Ora legale permanente, la Camera avvia l’indagine conoscitiva

L’84% dei cittadini europei si era già espresso a favore dell’abolizione del cambio d’ora nel 2018. Ora l’Italia prova a riaprire il dossier.

L’Italia torna a ragionare sull’ora legale permanente. La X Commissione della Camera – Attività Produttive, Commercio e Turismo – ha dato il via libera all’avvio di un’indagine conoscitiva dedicata agli effetti che l’abolizione del cambio stagionale dell’orario potrebbe produrre sul sistema economico, energetico e produttivo del Paese. L’iniziativa era stata presentata lo scorso novembre su proposta della Società Italiana di Medicina Ambientale, di Consumerismo No profit e del deputato della Lega Andrea Barabotti.

Il tema non è nuovo. Nel 2018 la Commissione Europea aveva aperto una consultazione pubblica che aveva raccolto 4,6 milioni di risposte: una quota pari all’84% dei partecipanti si era dichiarata favorevole all’eliminazione dell’obbligo di spostare le lancette due volte l’anno. L’anno successivo il Parlamento Europeo aveva approvato una proposta di direttiva che avrebbe lasciato a ciascuno Stato membro la libertà di scegliere il regime orario preferito, ma il processo si era bloccato tra le difficoltà legate alla pandemia e le divergenze politiche tra i Paesi, senza mai approdare a una decisione definitiva.

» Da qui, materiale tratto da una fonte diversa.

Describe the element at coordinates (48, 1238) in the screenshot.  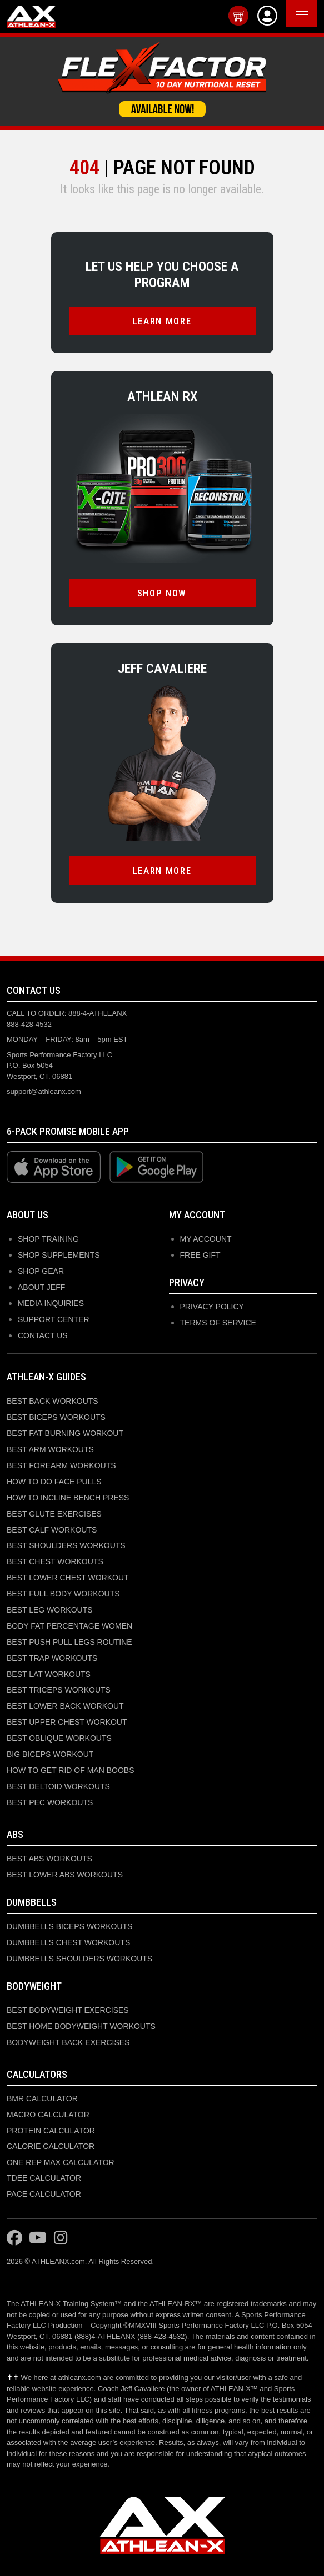
I see `SHOP TRAINING` at that location.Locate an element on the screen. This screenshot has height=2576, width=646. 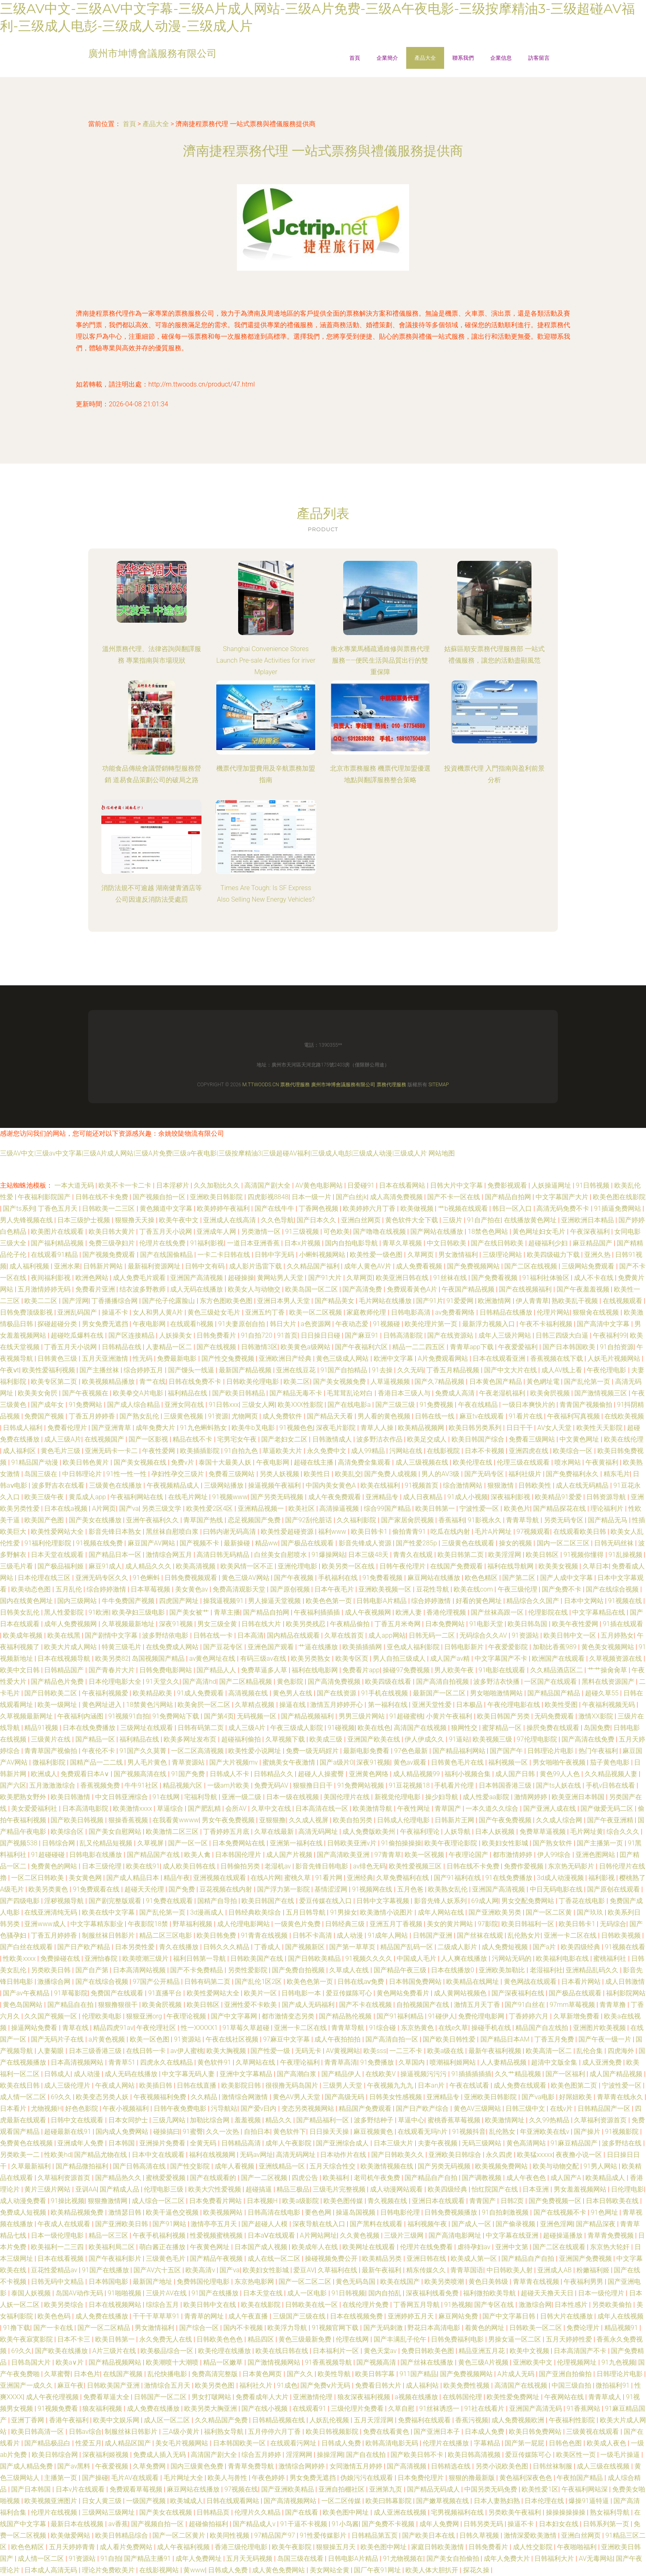
午夜爱爱福利 is located at coordinates (518, 1347).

Ora la Camera vuole colmare questo vuoto conoscitivo con dati aggiornati e specifici per la realtà italiana. I numeri già disponibili offrono indicazioni significative: secondo le rilevazioni di Terna relative al periodo 2004-2025, l’adozione dell’ora legale ha già consentito all’Italia di risparmiare oltre 12 miliardi di chilowattora, con un beneficio economico stimato in circa 2,3 miliardi di euro per i cittadini. Sul fronte ambientale, la Società Italiana di Medicina Ambientale calcola che ogni anno vengano evitate tra le 160.000 e le 200.000 tonnellate di emissioni di CO2, un risultato paragonabile all’assorbimento garantito da milioni di nuovi alberi. Tre ricerche presentate in sede europea convergono inoltre nel ritenere che un sistema orario unico porterebbe vantaggi anche per il mercato interno e il settore dei trasporti.

L’indagine conoscitiva approvata dalla Commissione punta a mettere a confronto i diversi modelli possibili – mantenimento del cambio stagionale oppure adozione stabile dell’ora legale – analizzandone le ricadute socioeconomiche, le implicazioni per la produttività e il potenziale di risparmio energetico. Non è esclusa la valutazione di una fase di sperimentazione attraverso una proroga dell’ora legale. Saranno chiamati a contribuire istituzioni nazionali ed europee, autorità indipendenti, associazioni di categoria come Confindustria, Confcommercio e Confartigianato, organizzazioni dei consumatori e ricercatori accademici. I lavori dovranno concludersi entro il 30 giugno prossimo.